Star Trek tech keeps popping up in real life, making Trekkies, Trekkers, and even the casual sci-fi fan, extremely giddy.
It’s no secret that many Star Trek fans are deeply passionate about the sci-fi franchise. These hardcore fans have been clamoring for a new Star Trek television series since Enterprise went off the air in 2005. Hopes were falsely raised on Tuesday, June 10 when a report emerged claiming Star Trek author Larry Nemecek had announced at Phoenix Comic-Con that Netflix is in talks with CBS regarding a new Star Trek TV series. But Nemecek crushed fans’ hopes by clarifying that he only said Netflix is interested in a new series. No “talks” are taking place.
Although fans are still reeling from having their hopes for a new series crushed, the fact that we are moving ever closer to living in a Star Trek-type universe should provide some gratification. Technology resembling that seen in science fiction is appearing in the real world at an increasing rate.
Communication is the area in which Star Trek tech is most apparent at the consumer level. Smart phones and tablets have been compared to Star Trek technology for years. The iPhone, in particular, has made it pretty clear that it wants to be a medical tricorder. In addition to the glut of health-related apps and medical attachments available for the iPhone, Apple unveiled a new Health app that will be included as part of iOS 8, demonstrating a push to make the phone more useful as a health/medical device.
Also related to communication, Microsoft made headlines on Tuesday, May 27 when CEO Satya Nadella and Skype corporate vice president Gurdeep Pall introduced Skype Translator at the Code Conference in California.

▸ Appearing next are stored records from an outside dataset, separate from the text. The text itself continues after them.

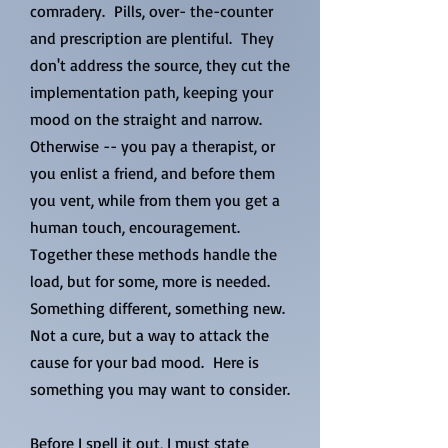
comradery. Pills, over- the-counter
and prescription are plentiful. They
don't address the source, they cut the
implementation path, keeping your
mood on the straight and narrow.
Otherwise -- you pay a therapist, or
you enlist a friend, and before them
you vent, while from them you get a
human touch, encouragement.
Together these methods handle the
load, but for some, more is needed.
Something different, something new.
Not a cure, but a way to attack the
cause for your bad mood. Here is
something you may want to consider.
Before I spell it out, I must state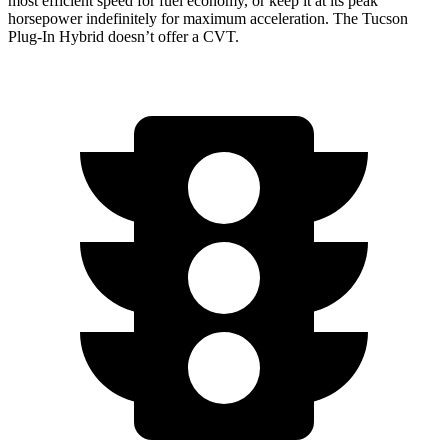
most efficient speed for fuel economy, or keep it at its peak
horsepower indefinitely for maximum acceleration. The Tucson
Plug-In Hybrid doesn’t offer a CVT.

Although this nearly real-time translator for voice calls using Skype is still in development, this technology that resembles Star Trek’s universal translator will be released within the next year.
But, looking at Star Trek tech on a much larger scale, a real-life warp drive might become a reality in the not-too-distant future. Dr. Harold “Sonny” White, the Advanced Propulsion Theme Lead for the NASA Engineering Directorate, stated on September 14, 2012 that “perhaps a Star Trek experience within our lifetime is not such a remote possibility.” And as Gizmodo explains, “Dr. White and his colleagues don’t just believe a real life warp drive is theoretically possible; they’ve already started the work to create one.”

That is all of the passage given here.